**WHAT YOU SHOULD DO**
For each line of the data below that holds "INQUIRIES", copy the line.

**SOURCE DATA**

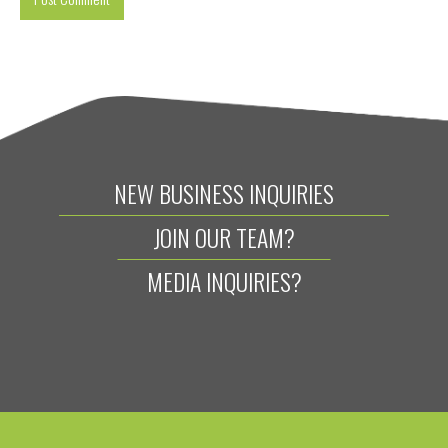
NEW BUSINESS INQUIRIES
JOIN OUR TEAM?
MEDIA INQUIRIES?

**TASK ANSWER**
NEW BUSINESS INQUIRIES
MEDIA INQUIRIES?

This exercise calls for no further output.